• _WHAT NEEDS TO BE DONE_
Return the data below in full. Keep each character unchanged.

• _TASK DATA_
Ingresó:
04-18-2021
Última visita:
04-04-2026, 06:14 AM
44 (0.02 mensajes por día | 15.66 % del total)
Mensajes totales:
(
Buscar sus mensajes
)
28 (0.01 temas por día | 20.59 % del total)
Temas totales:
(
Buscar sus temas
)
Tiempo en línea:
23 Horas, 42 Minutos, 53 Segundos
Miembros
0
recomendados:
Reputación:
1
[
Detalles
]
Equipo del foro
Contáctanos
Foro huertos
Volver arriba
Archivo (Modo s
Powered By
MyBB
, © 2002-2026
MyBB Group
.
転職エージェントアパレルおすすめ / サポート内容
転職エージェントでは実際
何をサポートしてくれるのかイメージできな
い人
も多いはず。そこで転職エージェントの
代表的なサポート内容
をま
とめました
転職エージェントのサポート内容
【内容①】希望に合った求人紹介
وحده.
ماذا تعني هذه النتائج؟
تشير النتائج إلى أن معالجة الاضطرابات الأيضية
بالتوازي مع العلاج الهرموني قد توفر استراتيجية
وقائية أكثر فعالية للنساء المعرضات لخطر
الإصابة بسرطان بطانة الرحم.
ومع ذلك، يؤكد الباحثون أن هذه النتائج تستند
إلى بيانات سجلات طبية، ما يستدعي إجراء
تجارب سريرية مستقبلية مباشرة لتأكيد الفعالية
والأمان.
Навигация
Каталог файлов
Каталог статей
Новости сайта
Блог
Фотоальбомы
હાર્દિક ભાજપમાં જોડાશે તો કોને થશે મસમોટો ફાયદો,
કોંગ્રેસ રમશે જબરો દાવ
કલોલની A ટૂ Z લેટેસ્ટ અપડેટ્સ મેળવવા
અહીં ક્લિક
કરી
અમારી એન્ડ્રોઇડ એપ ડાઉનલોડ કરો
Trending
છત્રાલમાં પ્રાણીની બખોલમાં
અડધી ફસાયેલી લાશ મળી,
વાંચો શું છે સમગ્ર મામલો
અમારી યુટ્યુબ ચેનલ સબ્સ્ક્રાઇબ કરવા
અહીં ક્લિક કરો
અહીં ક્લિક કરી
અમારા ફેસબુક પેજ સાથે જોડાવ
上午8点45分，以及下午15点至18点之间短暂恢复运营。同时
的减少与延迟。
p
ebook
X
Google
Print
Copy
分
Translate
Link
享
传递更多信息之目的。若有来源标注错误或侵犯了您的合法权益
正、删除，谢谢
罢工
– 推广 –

• _THE COMPLETED TASK_
Ingresó:
04-18-2021
Última visita:
04-04-2026, 06:14 AM
44 (0.02 mensajes por día | 15.66 % del total)
Mensajes totales:
(
Buscar sus mensajes
)
28 (0.01 temas por día | 20.59 % del total)
Temas totales:
(
Buscar sus temas
)
Tiempo en línea:
23 Horas, 42 Minutos, 53 Segundos
Miembros
0
recomendados:
Reputación:
1
[
Detalles
]
Equipo del foro
Contáctanos
Foro huertos
Volver arriba
Archivo (Modo s
Powered By
MyBB
, © 2002-2026
MyBB Group
.
転職エージェントアパレルおすすめ / サポート内容
転職エージェントでは実際
何をサポートしてくれるのかイメージできな
い人
も多いはず。そこで転職エージェントの
代表的なサポート内容
をま
とめました
転職エージェントのサポート内容
【内容①】希望に合った求人紹介
وحده.
ماذا تعني هذه النتائج؟
تشير النتائج إلى أن معالجة الاضطرابات الأيضية
بالتوازي مع العلاج الهرموني قد توفر استراتيجية
وقائية أكثر فعالية للنساء المعرضات لخطر
الإصابة بسرطان بطانة الرحم.
ومع ذلك، يؤكد الباحثون أن هذه النتائج تستند
إلى بيانات سجلات طبية، ما يستدعي إجراء
تجارب سريرية مستقبلية مباشرة لتأكيد الفعالية
والأمان.
Навигация
Каталог файлов
Каталог статей
Новости сайта
Блог
Фотоальбомы
હાર્દિક ભાજપમાં જોડાશે તો કોને થશે મસમોટો ફાયદો,
કોંગ્રેસ રમશે જબરો દાવ
કલોલની A ટૂ Z લેટેસ્ટ અપડેટ્સ મેળવવા
અહીં ક્લિક
કરી
અમારી એન્ડ્રોઇડ એપ ડાઉનલોડ કરો
Trending
છત્રાલમાં પ્રાણીની બખોલમાં
અડધી ફસાયેલી લાશ મળી,
વાંચો શું છે સમગ્ર મામલો
અમારી યુટ્યુબ ચેનલ સબ્સ્ક્રાઇબ કરવા
અહીં ક્લિક કરો
અહીં ક્લિક કરી
અમારા ફેસબુક પેજ સાથે જોડાવ
上午8点45分，以及下午15点至18点之间短暂恢复运营。同时
的减少与延迟。
p
ebook
X
Google
Print
Copy
分
Translate
Link
享
传递更多信息之目的。若有来源标注错误或侵犯了您的合法权益
正、删除，谢谢
罢工
– 推广 –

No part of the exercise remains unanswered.